German gardener, artist and botanist

Christian Schkuhr (14 May 1741, Pegau – 17 July 1811, Wittenberg) was a German gardener, artist and botanist.

He studied at the University of Wittenberg; while continuing to work as a gardener, he also became a master of design and engraving. An adherent of Linnaean taxonomy, he devoted himself to studying the flora of Wittenberg.
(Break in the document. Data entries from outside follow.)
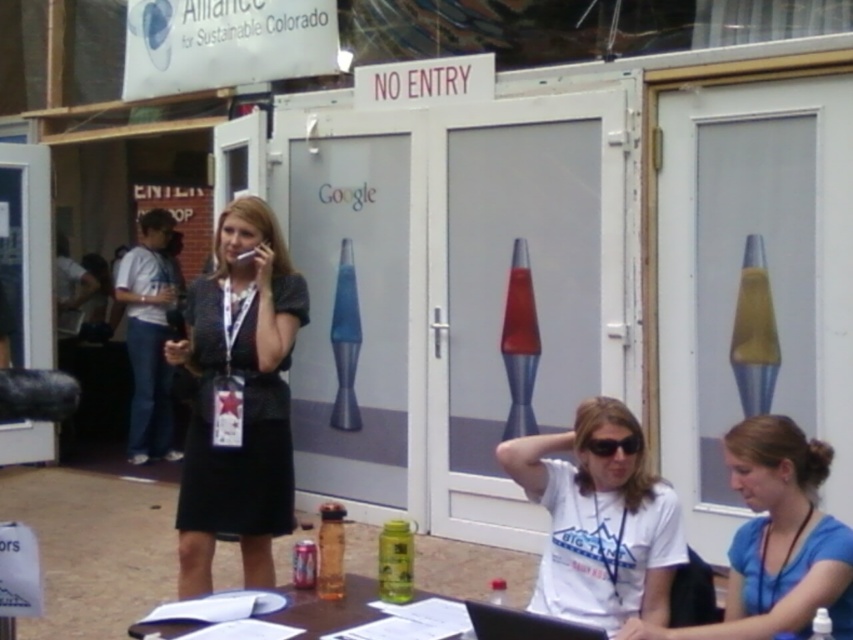 You are a photographer standing at the back of the scene. You need to capture a photo that includes both the white matte shirt at center and the black plastic laptop at lower center. What is the minimum distance you need to move forward to ensure both objects are in frame?

The white matte shirt at center is 21.34 inches from the black plastic laptop at lower center. To ensure both are in frame, you need to move forward until the distance between them appears smaller in your camera view. However, without knowing the camera sensor size or focal length, it is impossible to calculate the exact distance. But since they are only 21.34 inches apart, moving closer by about 12 inches should help include both in the frame. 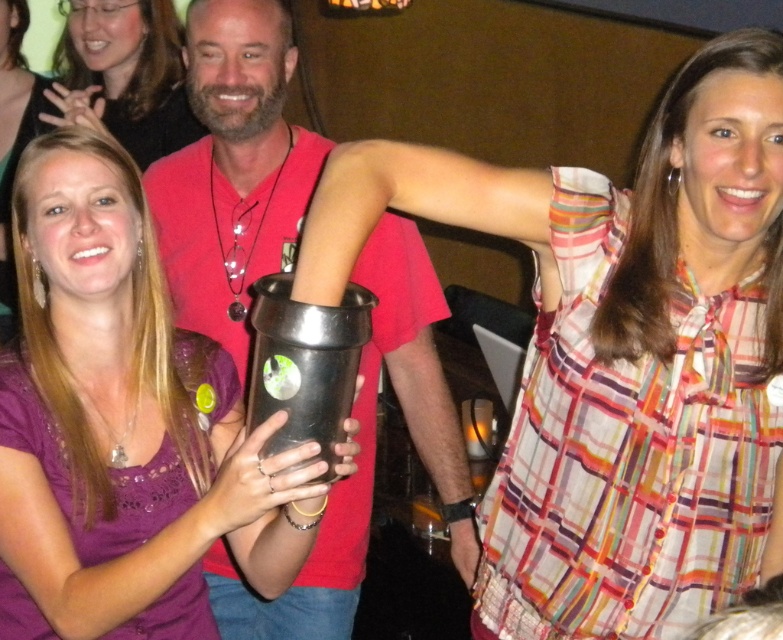 You are taking a photo of the two points in the image. Which point, point (224, 90) or point (189, 115), will appear larger in the photo?

Point (224, 90) will appear larger in the photo because it is closer to the camera than point (189, 115).

You are taking a photo of two points in the image. The first point is at coordinate point (74, 276) and the second is at point (78, 61). Which point will appear larger in your photo?

Point (74, 276) is closer to the camera than point (78, 61), so it will appear larger in the photo. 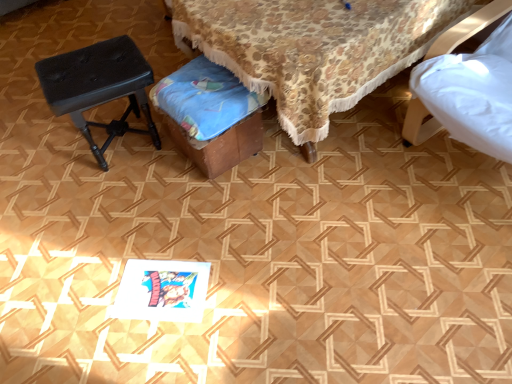 At what (x,y) coordinates should I click in order to perform the action: click on free space in front of wooden stool at center. Please return your answer as a coordinate pair (x, y). The image size is (512, 384). Looking at the image, I should click on (312, 268).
The genus Schkuhria was named after him by Conrad Moench (now considered synonymous with Sigesbeckia). He is also commemorated with the genus Platyschkuhria (A.Gray) Rydb..

== Principal works ==
- Botanisches Handbuch der mehresten theils in Deutschland wildwachsenden : theils ausländischen in Deutschland unter freyem Himmel ausdauernden Gewächse, 1791 – Manual of botany.
- Beschreibung und Abbildung der Theils bekannten, Theils noch nicht beschriebenen Arten von Riedgräsern nach eigenen Beobachtungen und vergrösserter Darstellung der kleinsten Theile, 1801.
- Histoire des Carex ou laiches, contenant la description et les figures coloriées de toutes les espèces connues et d'un grand nombre d'espèces nouvelles. 1802 – Monograph on sedges, containing descriptions and colored figures of all known species and a large number of new species.
- Deutschlands kryptogamische Gewächse. 1804 German cryptogamic plants.